→ **Work task**:
In the material below, find every line containing the string "Britt" and return it.

→ **Source information**:
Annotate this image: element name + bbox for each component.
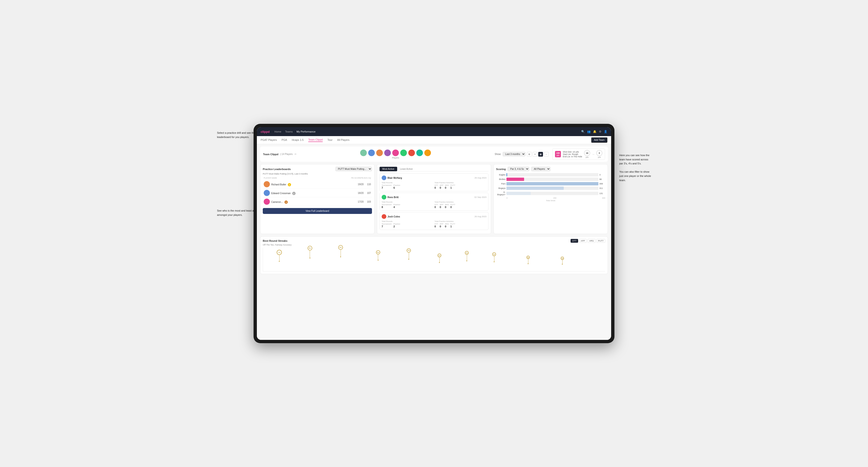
pac-tournament-2: 8 [382, 206, 392, 209]
bogeys-label: Bogeys [496, 187, 505, 189]
subnav-pga[interactable]: PGA [282, 138, 287, 142]
subnav: PGAT Players PGA Hcaps 1-5 Team Clippd T… [257, 136, 611, 144]
lb-badge-bronze: 3 [284, 200, 288, 204]
pac-name-2: Rees Britt [388, 196, 399, 198]
leaderboard-row: Richard Butler 1 19/20 110 [263, 180, 372, 189]
shot-circle-1: 16 [584, 150, 590, 156]
bubble-4x-2: 4x [465, 251, 469, 261]
view-list-icon[interactable]: ≡ [533, 152, 537, 157]
bubble-6x-1: 6x [308, 246, 312, 258]
subnav-team-clippd[interactable]: Team Clippd [308, 138, 323, 142]
best-round-streaks-panel: Best Round Streaks OTT APP ARG PUTT Off … [260, 236, 608, 274]
lb-badge-silver: 2 [292, 192, 296, 195]
streaks-tabs: OTT APP ARG PUTT [570, 239, 605, 243]
avatar-9[interactable] [424, 150, 431, 156]
pac-activities-group: Total Practice Activities OTT 0 APP [434, 182, 486, 189]
people-icon[interactable]: 👥 [587, 130, 591, 133]
lb-name-2: Edward Crossman [271, 192, 290, 195]
players-row [360, 150, 431, 156]
avatar-2[interactable] [368, 150, 375, 156]
tab-least-active[interactable]: Least Active [397, 167, 415, 171]
chart-row-bogeys: Bogeys 311 [496, 187, 605, 190]
bell-icon[interactable]: 🔔 [593, 130, 596, 133]
subnav-hcaps[interactable]: Hcaps 1-5 [292, 138, 304, 142]
view-compact-icon[interactable]: ↔ [544, 152, 549, 157]
settings-icon[interactable]: ⚙ [599, 130, 601, 133]
subnav-all-players[interactable]: All Players [337, 138, 349, 142]
user-avatar-icon[interactable]: 👤 [604, 130, 607, 133]
avatar-8[interactable] [416, 150, 423, 156]
col-pb-score: PB SCORE [351, 177, 361, 179]
bubble-3x-1: 3x [526, 256, 530, 264]
lb-name-badge-3: Cameron... 3 [271, 199, 355, 204]
tablet-frame: clippd Home Teams My Performance 🔍 👥 🔔 ⚙… [253, 124, 614, 343]
view-full-leaderboard-button[interactable]: View Full Leaderboard [263, 208, 372, 214]
pac-ott-1: 0 [434, 186, 438, 189]
bogeys-value: 311 [599, 187, 605, 189]
streaks-tab-app[interactable]: APP [579, 239, 587, 243]
show-period-select[interactable]: Last 3 months Last 6 months Last year [503, 152, 526, 156]
lb-badge-gold: 1 [288, 183, 291, 186]
axis-0: 0 [506, 197, 507, 199]
streaks-title: Best Round Streaks [263, 239, 287, 242]
active-tabs: Most Active Least Active [379, 167, 489, 172]
total-shots-label: Total Shots [496, 199, 605, 201]
pac-name-row-1: Blair McHarg [382, 176, 402, 180]
pac-avatar-1 [382, 176, 386, 180]
show-label: Show: [495, 153, 501, 155]
bubble-7x-1: 7x [277, 250, 282, 262]
drill-select[interactable]: PUTT Must Make Putting... [335, 167, 372, 171]
bubble-6x-2: 6x [338, 245, 343, 257]
subnav-pgat[interactable]: PGAT Players [261, 138, 277, 142]
avatar-7[interactable] [408, 150, 415, 156]
avatar-4[interactable] [384, 150, 391, 156]
avatar-3[interactable] [376, 150, 383, 156]
avatar-5[interactable] [392, 150, 399, 156]
chart-row-pars: Pars 499 [496, 182, 605, 185]
pac-tournament-1: 7 [382, 186, 392, 189]
navbar: clippd Home Teams My Performance 🔍 👥 🔔 ⚙… [257, 127, 611, 136]
tablet-screen: clippd Home Teams My Performance 🔍 👥 🔔 ⚙… [257, 127, 611, 340]
leaderboard-header: PLAYER NAME PB SCORE PB AVG SQ [263, 177, 372, 179]
avatar-1[interactable] [360, 150, 367, 156]
lb-avatar-3 [264, 198, 270, 205]
view-grid-icon[interactable]: ⊞ [527, 152, 532, 157]
shot-circles: 16 yds → 0 yds [584, 150, 602, 158]
shot-details: Shot Dist: 16 yds Start Lie: Rough End L… [563, 151, 582, 158]
dbogeys-value: 131 [599, 192, 605, 195]
view-card-icon[interactable]: ▦ [538, 152, 543, 157]
add-team-button[interactable]: Add Team [591, 137, 607, 143]
avatar-6[interactable] [400, 150, 407, 156]
team-player-count: | 14 Players [280, 153, 293, 155]
nav-my-performance[interactable]: My Performance [297, 130, 316, 133]
pac-stats-1: Total Rounds Tournament 7 Practice [382, 182, 487, 189]
search-icon[interactable]: 🔍 [581, 130, 585, 133]
streaks-tab-putt[interactable]: PUTT [596, 239, 606, 243]
edit-icon[interactable]: ✏ [294, 153, 297, 155]
eagles-bar-container [506, 173, 598, 177]
main-content: Team Clippd | 14 Players ✏ [257, 144, 611, 340]
shot-arrow-icon: → [592, 152, 595, 156]
tab-most-active[interactable]: Most Active [379, 167, 397, 171]
streaks-tab-ott[interactable]: OTT [570, 239, 578, 243]
pars-bar [506, 182, 598, 185]
all-players-select[interactable]: All Players [531, 167, 551, 171]
lb-avatar-2 [264, 190, 270, 196]
par-filter-select[interactable]: Par 3, 4 & 5s Par 3s Par 4s Par 5s [507, 167, 529, 171]
pac-practice-1: 6 [394, 186, 400, 189]
nav-home[interactable]: Home [274, 130, 281, 133]
streaks-tab-arg[interactable]: ARG [588, 239, 596, 243]
nav-teams[interactable]: Teams [285, 130, 293, 133]
birdies-bar [506, 178, 524, 181]
streaks-header: Best Round Streaks OTT APP ARG PUTT [263, 239, 605, 243]
chart-row-birdies: Birdies 96 [496, 178, 605, 181]
scoring-chart: Eagles 3 Birdies [496, 173, 605, 201]
annotation-top-right: Here you can see how the team have score… [619, 153, 651, 182]
players-label: Players [392, 157, 399, 159]
scoring-header: Scoring Par 3, 4 & 5s Par 3s Par 4s Par … [496, 167, 605, 171]
axis-200: 200 [553, 197, 556, 199]
leaderboard-row: Cameron... 3 17/20 103 [263, 197, 372, 206]
subnav-tour[interactable]: Tour [328, 138, 332, 142]
team-info: Team Clippd | 14 Players ✏ [263, 153, 297, 156]
player-activity-card-2: Rees Britt 02 Sep 2023 Total Rounds Tour [379, 193, 489, 211]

→ **Answer to this problem**:
pac-name-2: Rees Britt [388, 196, 399, 198]
player-activity-card-2: Rees Britt 02 Sep 2023 Total Rounds Tour [379, 193, 489, 211]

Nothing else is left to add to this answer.